Una madrugada desperté ahogándome. No podía respirar. Pensé que era la enfermedad que había vuelto para estropearme la fiesta. Salí de mi cuarto. No supe dónde estaba. No podía ver qué había en la sala, dónde estaban las cosas: todo estaba cubierto y difuminado por el humo, una densa nube de humo que se había filtrado por la ventana de la cocina y, como Martín había olvidado cerrar la puerta de la cocina al irse a dormir, había invadido todo el departamento, escamoteando de nuestra visión el lugar habitual de las cosas, confundiéndonos en la inquietante ambigüedad de la niebla, que nunca se sabe de dónde viene ni dónde termina. Me asusté. Corrí a despertar a Martín. Le dije:

«Se está quemando el edificio, salgamos rápido». Martín se puso unas zapatillas y salió corriendo.

No tuve que cambiarme porque, como es común en mí, había dormido con ropa de calle y zapatos.

Me puse un saco y salí detrás de él. Bajé a toda prisa la escalera llena de humo. Al salir a la calle, advertí con perplejidad que el humo estaba en todas partes: en la vereda y sobre la pista de antiguos adoquines y envolviendo los autos y sobre las copas de los árboles y en las canchas de tenis y escondiendo la luz del semáforo y borrando los suaves contornos del rostro de Martín, que, demudado, parecía un fantasma en ropa de dormir. Podría haber sido un momento romántico, si yo no hubiera empezado a toser. ¿De dónde venía todo ese humo? ¿Qué dioses sañudos nos lo habían mandado? ¿Qué se había quemado o seguía quemándose para que tanto humo se instalara sobre la ciudad, esparciéndose por calles y plazas, entrometiéndose en las casas, penetrando las fosas nasales, infectándonos sin compasión? Recordé lo que les dije a los doctores: «¿Quién no está infectado de algo?». El humo había llegado para infectarnos a todos.

Ya era tarde. Ya el departamento había sido colonizado por el imperio del humo. Me puse la mascarilla que uso en los aviones, me eché en la cama y me enteré, viendo la televisión, del origen del humo: alguien había quemado miles de hectáreas en las afueras de la ciudad, obligándonos, deliberada o accidentalmente, casi da igual, a respirar un aire viciado, pestilente, tóxico, aunque a la mañana ciertos diarios asegurasen que el humo no hacía daño, sólo fastidiaba.

Pero a mí, aun con la mascarilla puesta, no me dejaba respirar, lo que quizá era menos culpa del humo que de la mascarilla. Lo cierto es que estaba asfixiándome. Y además discutíamos con Martín, porque yo le decía que si hubiese cambiado la ventana de la cocina no estaríamos tragando humo.

En un momento de angustia fui a la clínica y dije que no podía respirar y pedí que me durmieran y me hicieran respirar de un balón de oxígeno.

Cuando desperté, ya era el cumpleaños de Martín. Le di un abrazo y nos fuimos caminando, yo todavía sedado. El humo seguía allí, pero ya uno se acostumbraba y tal vez hasta lo disfrutaba, como si tuviese una imprecisa cualidad literaria, como si una ciudad hecha de gente borrada por el humo fuese por eso mismo un lugar propicio para vivir y morir, como si aquella nube maloliente y gris no fuese otra cosa que el recuerdo impertinente de que todos somos también grises y malolientes.

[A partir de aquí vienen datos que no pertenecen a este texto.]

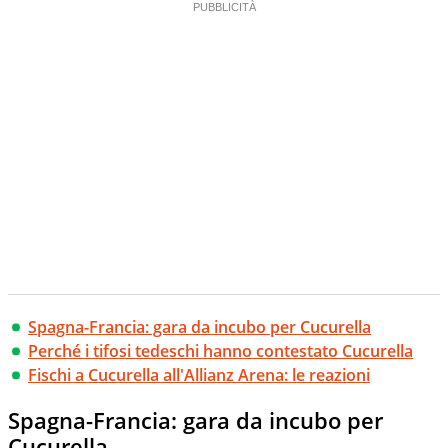
Spagna-Francia: gara da incubo per Cucurella
Perché i tifosi tedeschi hanno contestato Cucurella
Fischi a Cucurella all'Allianz Arena: le reazioni
Spagna-Francia: gara da incubo per
Cucurella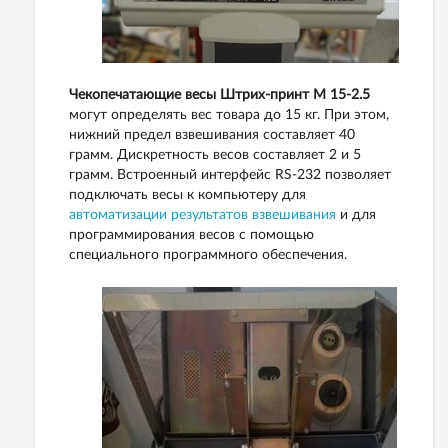
Чекопечатающие весы Штрих-принт M 15-2.5
могут определять вес товара до 15 кг. При этом,
нижний предел взвешивания составляет 40
грамм. Дискретность весов составляет 2 и 5
грамм. Встроенный интерфейс RS-232 позволяет
подключать весы к компьютеру для
автоматизации результатов взвешивания
и для
программирования весов с помощью
специального программного обеспечения.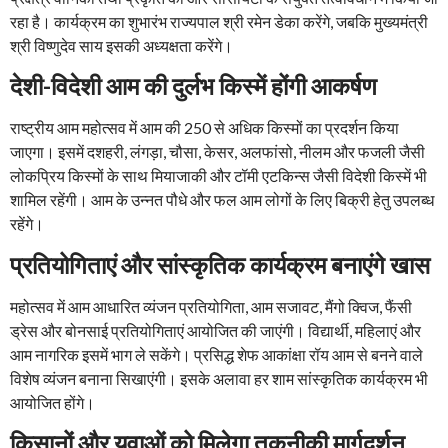
रहा है। कार्यक्रम का शुभारंभ राज्यपाल श्री रमेन डेका करेंगे, जबकि मुख्यमंत्री
श्री विष्णुदेव साय इसकी अध्यक्षता करेंगे।
देशी-विदेशी आम की दुर्लभ किस्में होंगी आकर्षण
राष्ट्रीय आम महोत्सव में आम की 250 से अधिक किस्मों का प्रदर्शन किया
जाएगा। इसमें दशहरी, लंगड़ा, चौसा, केसर, अलफांसो, नीलम और फजली जैसी
लोकप्रिय किस्मों के साथ मियाजाकी और टॉमी एटकिन्स जैसी विदेशी किस्में भी
शामिल रहेंगी। आम के उन्नत पौधे और फल आम लोगों के लिए बिक्री हेतु उपलब्ध
रहेंगे।
प्रतियोगिताएं और सांस्कृतिक कार्यक्रम बनाएंगे खास
महोत्सव में आम आधारित व्यंजन प्रतियोगिता, आम सजावट, मैंगो क्विज, फैंसी
ड्रेस और बोनसाई प्रतियोगिताएं आयोजित की जाएंगी। विद्यार्थी, महिलाएं और
आम नागरिक इसमें भाग ले सकेंगे। प्रसिद्ध शेफ आकांक्षा रॉय आम से बनने वाले
विशेष व्यंजन बनाना सिखाएंगी। इसके अलावा हर शाम सांस्कृतिक कार्यक्रम भी
आयोजित होंगे।
किसानों और युवाओं को मिलेगा तकनीकी मार्गदर्शन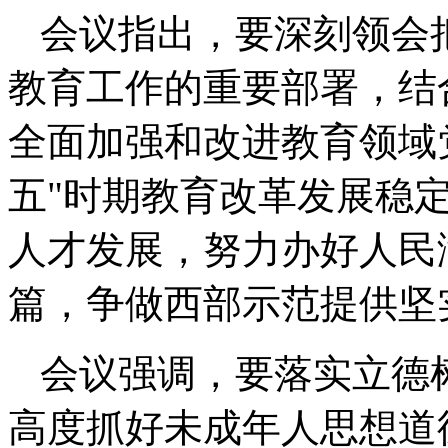
会议指出，要深刻领会
教育工作的重要部署，结
全面加强和改进教育领域
五"时期教育改革发展稳
人才发展，努力办好人民
篇，争做西部示范提供坚
会议强调，要落实立德
高度抓好未成年人思想道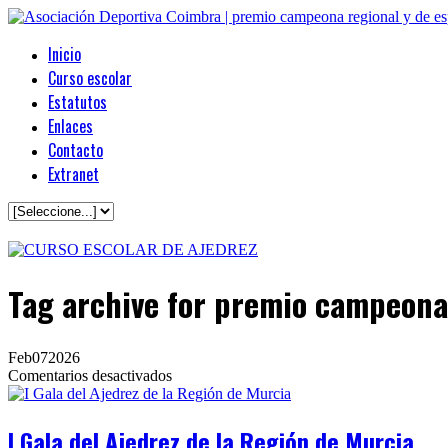
Inicio
Curso escolar
Estatutos
Enlaces
Contacto
Extranet
Tag archive
for premio campeona 
Feb
07
2026
en
Comentarios desactivados
I
Gala
del
I Gala del Ajedrez de la Región de Murcia
Ajedrez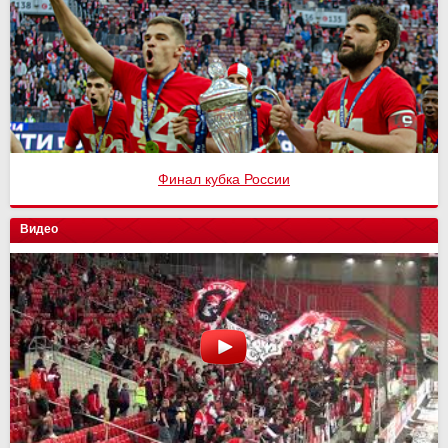
Финал кубка России
Видео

Martín sugirió que cancelásemos la fiesta pero yo me negué. «El humo la hará inolvidable», le dije. Aquella noche Martín bebió todos los mojitos que pudo y yo me quité la mascarilla con la que recibía a los invitados para beber champagne rosado dulzón hasta emborracharme como hacía mucho que no me emborrachaba. Y en algún momento uno de los jóvenes que ponían la música no tuvo mejor idea que disparar una ráfaga de humo sobre la pista de baile. Y Martín estalló en una carcajada al ver que esa ráfaga de humo vino directamente hacia donde yo estaba sentado. Y luego, al verme toser en medio del humo de pastizales quemados y artificios de discoteca, se molestó tanto que cogió la tijera con la que su amigo Nico cortaba las pastillas estimulantes, subió al segundo piso y le dijo al chico que ponía la música que si volvía a dispararme humo lo mataría con esa tijera. Y cuando vino a bailar de nuevo a mi lado lo besé entre tanto humo, sin estar seguro de que era él.